To solve this problem, you can calculate the OD cost matrix with the sites as from points, and the facilities as to points. Then, for each row (i.e. each site) you find the column(s) with the lowest cost value.
# Select a random set of sites and facilities.
# We select random locations within the bounding box of the nodes.
set.seed(128)
hull = net %>%
activate("nodes") %>%
st_geometry() %>%
st_combine() %>%
st_convex_hull()
sites = st_sample(hull, 50, type = "random")
facilities = st_sample(hull, 5, type = "random")
# Blend the sites and facilities into the network to get better results.
# Also select only the largest connected component.
new_net = net %>%
activate("nodes") %>%
filter(group_components() == 1) %>%
st_network_blend(c(sites, facilities))
#> Warning: st_network_blend assumes attributes are constant over geometries
# Calculate the cost matrix.
cost_matrix = st_network_cost(new_net, from = sites, to = facilities, weights = "weight")
# Find for each site which facility is closest.
closest = facilities[apply(cost_matrix, 1, function(x) which(x == min(x))[1])]
# Create a line between each site and its closest facility, for visualization.
draw_lines = function(sources, targets) {
lines = mapply(
function(a, b) st_sfc(st_cast(c(a, b), "LINESTRING"), crs = st_crs(net)),
sources,
targets,
SIMPLIFY = FALSE
)
do.call("c", lines)
}
connections = draw_lines(sites, closest)
# Plot the results.
plot(new_net, col = "grey")
plot(connections, col = colors[2], lwd = 2, add = TRUE)
plot(facilities, pch = 8, cex = 2, lwd = 2, col = colors[3], add = TRUE)
plot(sites, pch = 20, cex = 2, col = colors[2], add = TRUE)
The traveling salesman problem aims to find the shortest tour that
visits a set of locations exactly once and then returns to the starting
location. In sfnetworks
, there are no dedicated functions
to solve this. However, we can bring in other packages here to assist
us. Probably the best known R package for solving traveling salesman
problems is TSP. To
do so, it requires a matrix that specifies the travel cost between each
pair of locations. As shown above, we can use sfnetworks
to
calculate such a cost matrix for our network.
Lets first generate a set of random points within the bounding box of the network. These will serve as the locations the traveling salesman has to visit.

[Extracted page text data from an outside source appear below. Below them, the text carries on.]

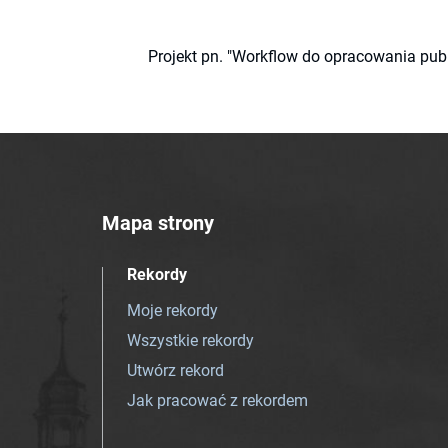
Projekt pn. "Workflow do opracowania pub
Mapa strony
Rekordy
Moje rekordy
Wszystkie rekordy
Utwórz rekord
Jak pracować z rekordem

We can then compute the cost matrix using
st_network_cost()
. Internally, it will first snap the
provided points to their nearest node in the network, and then use the
weight column to calculate the travel costs between these
nodes. Passing the matrix to TSP::TSP()
will make it
suitable for usage inside the TSP
package.
net = activate(net, "nodes")
cost_matrix = st_network_cost(net, from = rdm, to = rdm, weights = "weight")
# Use nearest node indices as row and column names.
rdm_idxs = st_nearest_feature(rdm, net)
row.names(cost_matrix) = rdm_idxs
colnames(cost_matrix) = rdm_idxs
round(cost_matrix, 0)
#> Units: [m]
#> 252 545 698 15 224 323 31 510 71 61
#> 252 0 914 1335 1947 1010 1122 776 1052 1365 1204
#> 545 914 0 421 1575 503 358 962 680 451 291
#> 698 1335 421 0 1552 590 241 1383 1031 227 130
#> 15 1947 1575 1552 0 2046 1408 1314 1015 1616 1620
#> 224 1010 503 590 2046 0 767 1155 1151 551 459
#> 323 1122 358 241 1408 767 0 1170 800 304 308
#> 31 776 962 1383 1314 1155 1170 0 796 1413 1252
#> 510 1052 680 1031 1015 1151 800 796 0 1094 970
#> 71 1365 451 227 1616 551 304 1413 1094 0 161
#> 61 1204 291 130 1620 459 308 1252 970 161 0
By passing the cost matrix to the solver
TSP::solve_TSP()
we obtain an object of class
TOUR
. This object contains a named vector specifying the
indices of the provided locations in the optimal order of visit.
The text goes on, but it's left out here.